Among these entries, how many lines contain "Winterthur"? Say the number and nothing else.

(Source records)
┏━━
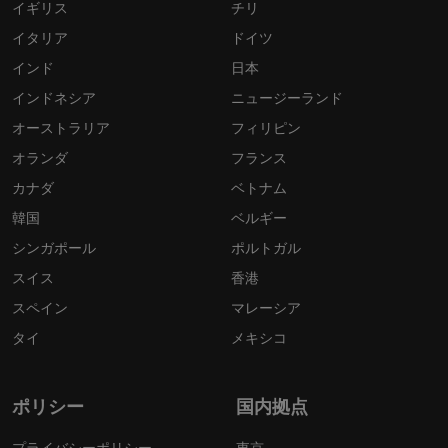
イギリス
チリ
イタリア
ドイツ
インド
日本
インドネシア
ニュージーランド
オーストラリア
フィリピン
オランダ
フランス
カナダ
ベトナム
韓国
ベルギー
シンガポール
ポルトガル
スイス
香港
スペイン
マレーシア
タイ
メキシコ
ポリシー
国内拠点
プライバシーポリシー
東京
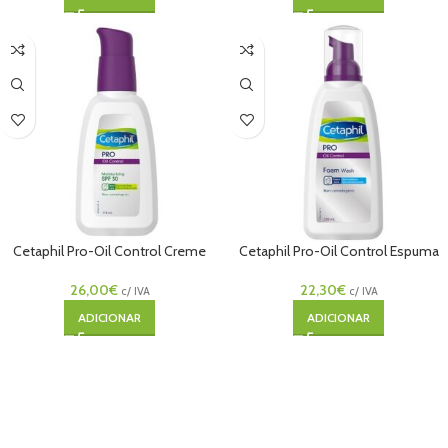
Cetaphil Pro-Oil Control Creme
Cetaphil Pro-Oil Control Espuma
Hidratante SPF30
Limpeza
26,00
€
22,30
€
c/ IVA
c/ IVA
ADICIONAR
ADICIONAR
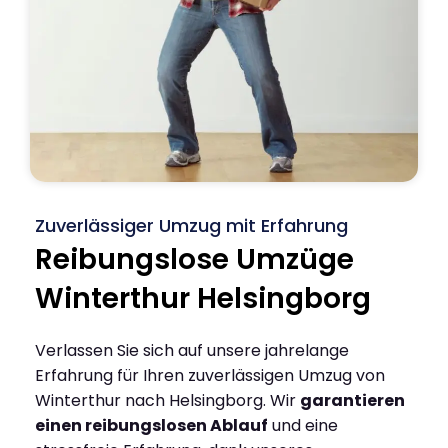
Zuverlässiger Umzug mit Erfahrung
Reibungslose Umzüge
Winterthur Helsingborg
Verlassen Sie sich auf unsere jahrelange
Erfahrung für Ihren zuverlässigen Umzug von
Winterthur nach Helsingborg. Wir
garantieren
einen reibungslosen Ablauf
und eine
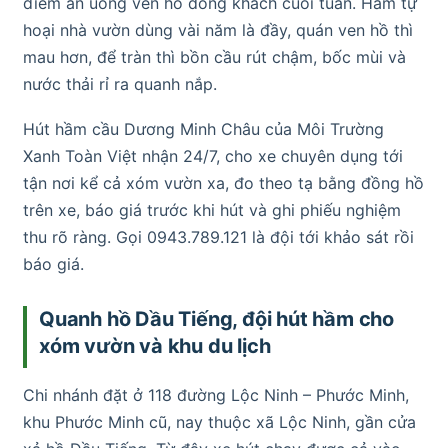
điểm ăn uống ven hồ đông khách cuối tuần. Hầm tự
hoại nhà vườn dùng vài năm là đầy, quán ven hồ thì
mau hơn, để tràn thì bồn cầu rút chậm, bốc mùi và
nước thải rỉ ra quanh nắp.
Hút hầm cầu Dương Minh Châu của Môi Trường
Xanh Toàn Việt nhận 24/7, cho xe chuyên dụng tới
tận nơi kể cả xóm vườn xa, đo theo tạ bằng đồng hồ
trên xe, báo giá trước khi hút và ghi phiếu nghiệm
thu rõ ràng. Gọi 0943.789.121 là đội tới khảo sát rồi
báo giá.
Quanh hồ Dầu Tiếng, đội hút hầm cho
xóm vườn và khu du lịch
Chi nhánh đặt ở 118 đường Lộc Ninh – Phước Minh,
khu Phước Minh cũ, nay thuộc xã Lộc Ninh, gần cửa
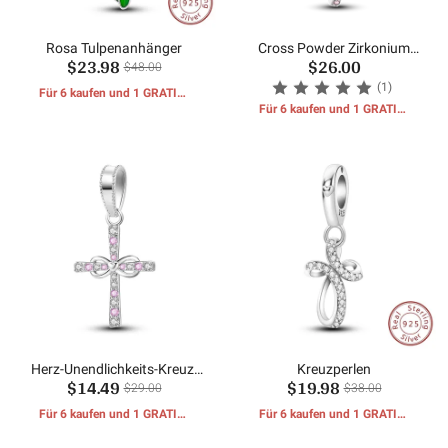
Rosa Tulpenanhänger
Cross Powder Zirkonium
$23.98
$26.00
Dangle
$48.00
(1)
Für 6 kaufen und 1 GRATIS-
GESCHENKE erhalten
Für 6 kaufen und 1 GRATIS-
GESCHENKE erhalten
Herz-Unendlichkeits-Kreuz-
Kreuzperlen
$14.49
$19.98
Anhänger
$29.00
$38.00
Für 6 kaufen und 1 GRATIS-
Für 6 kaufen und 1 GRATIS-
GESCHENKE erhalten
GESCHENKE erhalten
┗━━
┏━━
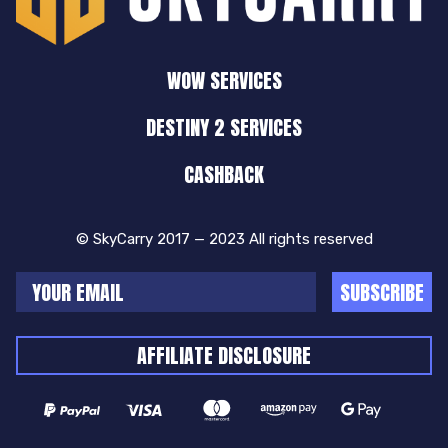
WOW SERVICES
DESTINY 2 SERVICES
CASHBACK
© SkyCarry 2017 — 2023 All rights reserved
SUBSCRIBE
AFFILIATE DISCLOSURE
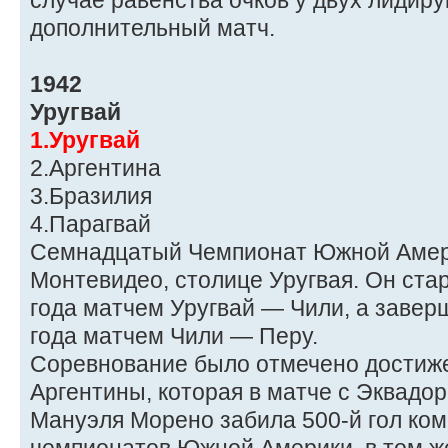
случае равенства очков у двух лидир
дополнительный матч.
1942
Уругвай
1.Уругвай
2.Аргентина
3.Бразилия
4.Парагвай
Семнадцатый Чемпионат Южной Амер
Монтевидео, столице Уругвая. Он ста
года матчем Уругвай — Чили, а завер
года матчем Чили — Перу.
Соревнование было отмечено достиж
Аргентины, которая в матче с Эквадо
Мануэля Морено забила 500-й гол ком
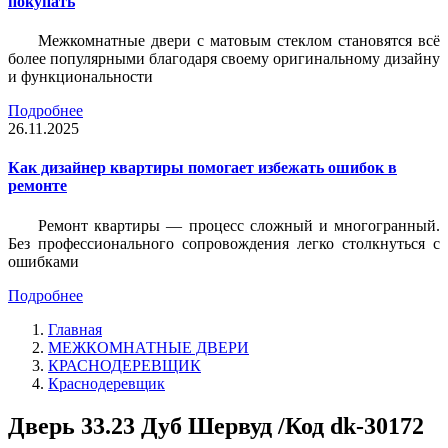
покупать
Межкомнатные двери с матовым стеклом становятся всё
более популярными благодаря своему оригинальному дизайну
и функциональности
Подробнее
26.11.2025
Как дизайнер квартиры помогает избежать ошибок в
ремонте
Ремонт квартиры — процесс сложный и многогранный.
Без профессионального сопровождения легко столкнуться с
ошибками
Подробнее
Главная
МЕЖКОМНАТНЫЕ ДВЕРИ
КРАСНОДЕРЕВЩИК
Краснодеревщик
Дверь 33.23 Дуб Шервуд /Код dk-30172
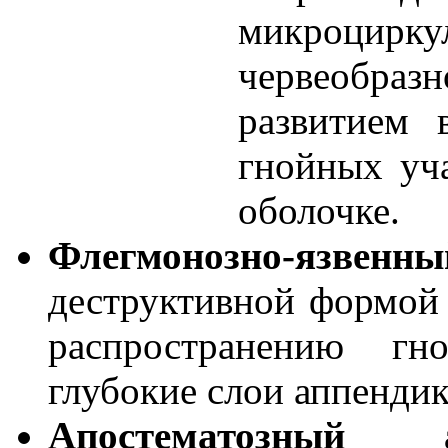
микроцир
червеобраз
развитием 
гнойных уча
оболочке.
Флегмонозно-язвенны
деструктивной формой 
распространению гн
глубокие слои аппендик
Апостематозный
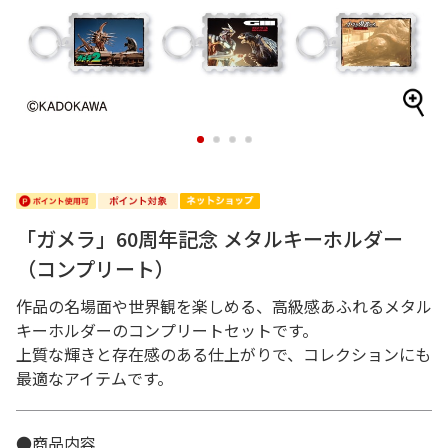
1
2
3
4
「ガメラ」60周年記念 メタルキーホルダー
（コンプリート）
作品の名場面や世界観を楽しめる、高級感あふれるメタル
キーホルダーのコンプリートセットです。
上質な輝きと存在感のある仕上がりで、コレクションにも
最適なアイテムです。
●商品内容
┗━━
┏━━
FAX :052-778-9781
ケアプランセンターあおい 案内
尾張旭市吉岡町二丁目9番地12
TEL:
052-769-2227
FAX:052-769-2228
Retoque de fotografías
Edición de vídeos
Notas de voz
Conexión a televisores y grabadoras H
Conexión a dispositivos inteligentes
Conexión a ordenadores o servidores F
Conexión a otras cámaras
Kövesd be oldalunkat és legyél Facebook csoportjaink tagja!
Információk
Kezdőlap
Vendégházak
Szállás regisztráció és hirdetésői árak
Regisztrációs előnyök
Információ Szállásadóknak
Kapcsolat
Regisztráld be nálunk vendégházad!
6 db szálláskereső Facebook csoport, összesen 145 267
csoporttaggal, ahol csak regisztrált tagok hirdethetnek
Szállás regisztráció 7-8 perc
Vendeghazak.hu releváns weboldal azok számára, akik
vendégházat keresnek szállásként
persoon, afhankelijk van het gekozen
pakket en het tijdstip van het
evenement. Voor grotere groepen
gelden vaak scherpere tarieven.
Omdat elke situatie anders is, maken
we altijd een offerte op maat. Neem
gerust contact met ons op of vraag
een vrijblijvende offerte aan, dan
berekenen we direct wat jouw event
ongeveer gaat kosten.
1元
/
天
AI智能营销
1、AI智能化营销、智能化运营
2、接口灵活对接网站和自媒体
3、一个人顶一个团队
┗━━
* **Result below**:
2